The upcoming North American debut is essentially the same as the original, but uses an English script and has been adapted to flow through the Chesterfield Avenue theatre building.

"The plan all along was for us to create a Canadian version with Canadian actors," Selody says. The show has staggered start times with groups leaving the start point every five minutes.
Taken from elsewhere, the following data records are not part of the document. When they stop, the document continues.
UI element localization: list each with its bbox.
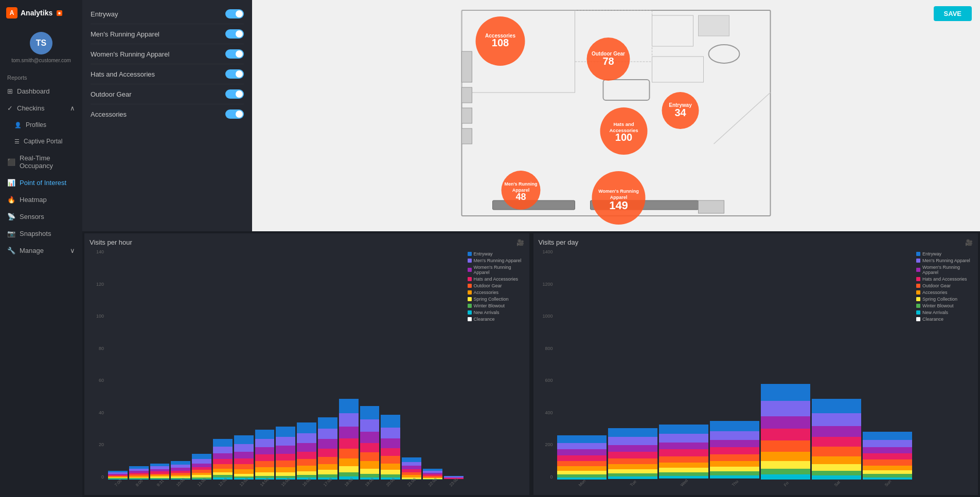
- filter-label-entryway: Entryway: [91, 10, 118, 18]
- legend-dot: [916, 259, 920, 263]
- main-content: Entryway Men's Running Apparel Women's R…: [82, 0, 980, 497]
- filter-row-womens: Women's Running Apparel: [91, 44, 244, 64]
- chart-camera-icon[interactable]: 🎥: [516, 239, 524, 246]
- bar-segment: [812, 464, 861, 471]
- charts-area: Visits per hour 🎥 140120100806040200 7:0…: [82, 231, 980, 497]
- bar-group: 19:00: [360, 406, 380, 480]
- bar-segment: [192, 459, 211, 464]
- sidebar: A Analytiks ■ TS tom.smith@customer.com …: [0, 0, 82, 497]
- save-button[interactable]: SAVE: [934, 6, 972, 21]
- bar-segment: [255, 454, 275, 461]
- y-labels-day: 1400120010008006004002000: [539, 249, 553, 490]
- bar-stack: [710, 421, 759, 480]
- legend-item: Men's Running Apparel: [916, 258, 973, 263]
- bar-segment: [381, 464, 400, 470]
- sidebar-profiles-label: Profiles: [26, 121, 46, 128]
- legend-item: Men's Running Apparel: [468, 258, 524, 263]
- bar-stack: [608, 428, 657, 480]
- sidebar-sensors-label: Sensors: [20, 213, 44, 220]
- checkins-icon: ✓: [7, 104, 13, 112]
- bar-segment: [812, 475, 861, 480]
- svg-text:108: 108: [492, 37, 509, 48]
- sidebar-item-profiles[interactable]: 👤 Profiles: [0, 117, 82, 133]
- sidebar-checkins-label: Checkins: [17, 104, 44, 112]
- sidebar-item-sensors[interactable]: 📡 Sensors: [0, 208, 82, 225]
- toggle-outdoor[interactable]: [225, 89, 244, 99]
- legend-item: Women's Running Apparel: [916, 265, 973, 275]
- bar-segment: [761, 452, 810, 462]
- bar-segment: [659, 468, 708, 472]
- sidebar-item-point-of-interest[interactable]: 📊 Point of Interest: [0, 174, 82, 191]
- toggle-womens[interactable]: [225, 49, 244, 59]
- bar-segment: [255, 447, 275, 454]
- heatmap-icon: 🔥: [7, 196, 15, 204]
- chart-camera-icon-day[interactable]: 🎥: [965, 239, 973, 246]
- bar-segment: [339, 438, 359, 449]
- bar-segment: [863, 453, 912, 459]
- bar-group: 21:00: [402, 457, 421, 480]
- bar-segment: [812, 471, 861, 476]
- bar-segment: [213, 464, 233, 469]
- filter-row-outdoor: Outdoor Gear: [91, 84, 244, 104]
- bar-segment: [297, 443, 316, 452]
- bar-segment: [557, 455, 607, 461]
- bar-segment: [381, 456, 400, 463]
- bar-segment: [761, 384, 810, 401]
- bar-segment: [557, 477, 607, 480]
- bar-segment: [381, 470, 400, 474]
- toggle-entryway[interactable]: [225, 9, 244, 19]
- bar-segment: [557, 471, 607, 474]
- bar-segment: [318, 457, 337, 464]
- bar-group: 16:00: [297, 422, 316, 480]
- sidebar-item-real-time-occupancy[interactable]: ⬛ Real-Time Occupancy: [0, 150, 82, 174]
- avatar[interactable]: TS: [30, 32, 52, 54]
- bar-group: 15:00: [276, 427, 295, 480]
- bar-segment: [381, 438, 400, 448]
- svg-rect-9: [462, 51, 472, 82]
- toggle-hats[interactable]: [225, 69, 244, 79]
- sidebar-item-manage[interactable]: 🔧 Manage ∨: [0, 242, 82, 259]
- bar-segment: [360, 461, 380, 468]
- sidebar-snapshots-label: Snapshots: [20, 230, 51, 237]
- toggle-mens[interactable]: [225, 29, 244, 39]
- bar-group: 9:31: [150, 464, 170, 480]
- chart-title-row-day: Visits per day 🎥: [539, 238, 973, 246]
- occupancy-icon: ⬛: [7, 158, 15, 166]
- bar-group: Wed: [659, 425, 708, 480]
- bar-segment: [255, 472, 275, 476]
- legend-dot: [916, 277, 920, 281]
- sidebar-item-heatmap[interactable]: 🔥 Heatmap: [0, 191, 82, 208]
- bar-stack: [863, 432, 912, 480]
- bar-stack: [108, 471, 128, 480]
- sidebar-item-dashboard[interactable]: ⊞ Dashboard: [0, 83, 82, 100]
- bar-group: Sat: [812, 399, 861, 480]
- bar-segment: [710, 421, 759, 431]
- bar-stack: [360, 406, 380, 480]
- bar-segment: [276, 437, 295, 446]
- legend-label: Accessories: [922, 290, 948, 295]
- sidebar-heatmap-label: Heatmap: [20, 196, 47, 204]
- sidebar-item-captive-portal[interactable]: ☰ Captive Portal: [0, 133, 82, 150]
- bar-stack: [276, 427, 295, 480]
- bar-segment: [761, 461, 810, 468]
- filter-label-womens: Women's Running Apparel: [91, 50, 169, 58]
- bar-segment: [608, 476, 657, 479]
- bar-stack: [557, 435, 607, 480]
- legend-item: Spring Collection: [468, 297, 524, 302]
- bar-segment: [381, 448, 400, 456]
- bar-segment: [710, 431, 759, 440]
- bar-segment: [318, 449, 337, 457]
- bar-segment: [710, 475, 759, 478]
- bar-segment: [318, 470, 337, 474]
- bar-segment: [276, 454, 295, 461]
- sidebar-item-checkins[interactable]: ✓ Checkins ∧: [0, 100, 82, 117]
- legend-item: Clearance: [468, 317, 524, 322]
- bar-segment: [863, 440, 912, 447]
- bar-segment: [812, 413, 861, 426]
- legend-dot: [468, 277, 472, 281]
- bar-segment: [863, 477, 912, 480]
- bar-segment: [608, 437, 657, 445]
- toggle-accessories[interactable]: [225, 109, 244, 119]
- sidebar-captive-label: Captive Portal: [24, 138, 62, 145]
- sidebar-item-snapshots[interactable]: 📷 Snapshots: [0, 225, 82, 242]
This necessitates a large cast, so Presentation House Theatre has collaborated with the Capilano University theatre program and its graduating students. "Because of the nature of the piece, it created a really good opportunity for mentoring these emerging professional theatre artists," Selody says.

At face value, Cat Killer is an interactive whodunit crime thriller, but beyond that, the show also explores the effects of technology on humans.

"It looks at what the impact our excessive exposure to screens and our addiction to looking at screens may be having on our brains in terms of empathy," Selody explains. "Are video games really bad for you?" Of course, Cat Killer makes use of the very screens it calls into question, allowing Presentation House Theatre to offer a different kind of live entertainment experience - one that may be more relevant to the younger generation and one that Selody hopes will entice people who don't typically go to the theatre.

"Today people are spending a lot of time on social media, they spend a lot of time finding information through their screens and they make decisions very quickly in terms of where they go and they're looking for experiences," he says.

Cat Killer presents a balance between the live performance regular theatregoers are familiar with, and the interactive, digital entertainment experience that has become so prevalent today.

"What this enables us to do is to use the technology of today that has become ubiquitous that everybody's got and try and use that tool to tell the story, but still make it a storytelling experience that's live theatre," Selody says.

That said, he hopes the production will appeal to multiple generations. "One of the most difficult things to do is to try and find a shared experience with your teenager. . . there's so few things that you both would do, and this is one."